Mais la navigation civile de toute espèce qui aurait dû saturer l’espace interplanétaire brillait par son absence. Cargos, remorqueurs, transports réguliers de passagers et autres bâtiments qui, normalement, auraient tracé d’un monde à l’autre leurs longues trajectoires curvilignes manquaient à l’appel.

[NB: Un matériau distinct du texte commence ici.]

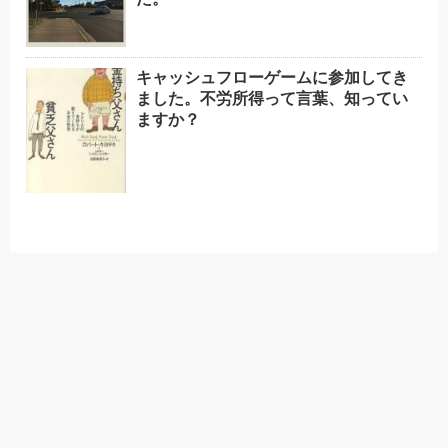
キャッシュフローゲームに参加してき
ました。不労所得って言葉、知ってい
ますか？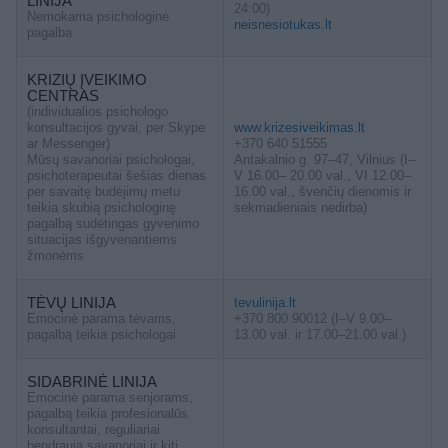
LINIJA
24:00)
Nemokama psichologinė
neisnesiotukas.lt
pagalba
KRIZIŲ ĮVEIKIMO
CENTRAS
(individualios psichologo
konsultacijos gyvai, per Skype
www.krizesiveikimas.lt
ar Messenger)
+370 640 51555
Mūsų savanoriai psichologai,
Antakalnio g. 97–47, Vilnius (I–
psichoterapeutai šešias dienas
V 16.00– 20.00 val., VI 12.00–
per savaitę budėjimų metu
16.00 val., švenčių dienomis ir
teikia skubią psichologinę
sekmadieniais nedirba)
pagalbą sudėtingas gyvenimo
situacijas išgyvenantiems
žmonėms
TĖVŲ LINIJA
tevulinija.lt
Emocinė parama tėvams,
+370 800 90012 (I–V 9.00–
pagalbą teikia psichologai
13.00 val. ir 17.00–21.00 val.)
SIDABRINĖ LINIJA
Emocinė parama senjorams,
pagalbą teikia profesionalūs
konsultantai, reguliariai
bendrauja savanoriai ir kiti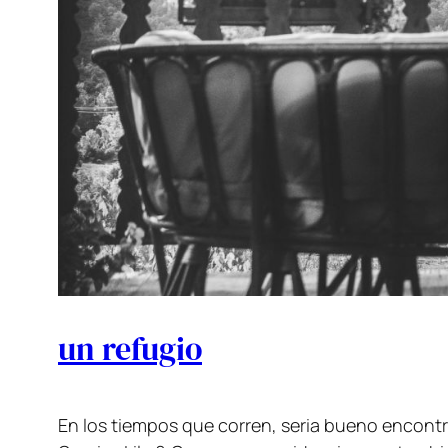
un refugio
En los tiempos que corren, seria bueno encontr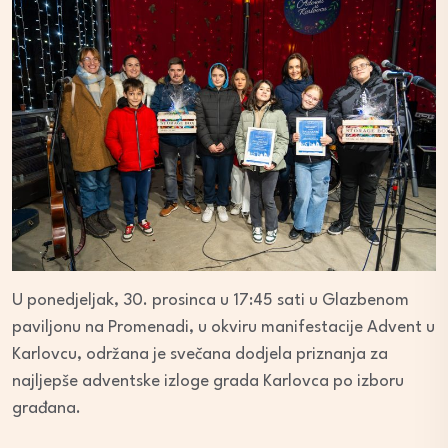
U ponedjeljak, 30. prosinca u 17:45 sati u Glazbenom
paviljonu na Promenadi, u okviru manifestacije Advent u
Karlovcu, održana je svečana dodjela priznanja za
najljepše adventske izloge grada Karlovca po izboru
građana.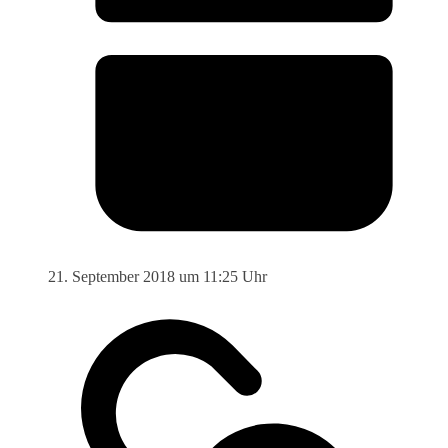
21. September 2018 um 11:25 Uhr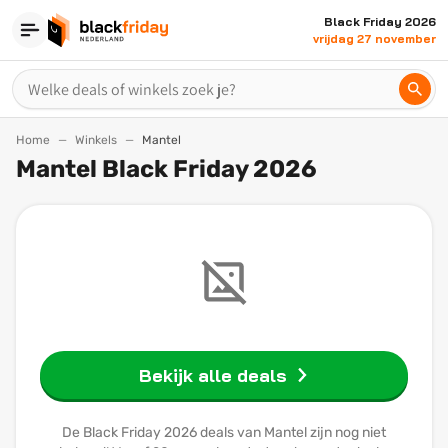
Black Friday 2026
vrijdag 27 november
Home
Winkels
Mantel
Mantel Black Friday 2026
Bekijk alle deals
De Black Friday 2026 deals van Mantel zijn nog niet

On apercevait toutefois un nombre suspect de champs de débris, assez récents si l’on se fiait à leur dimension et concentrés dans les zones où cette navigation civile aurait dû se déployer.
« À croire que les vaisseaux obscurs ont éliminé tous les bâtiments qui n’ont pas réussi à sauter en lieu sûr, commenta Desjani.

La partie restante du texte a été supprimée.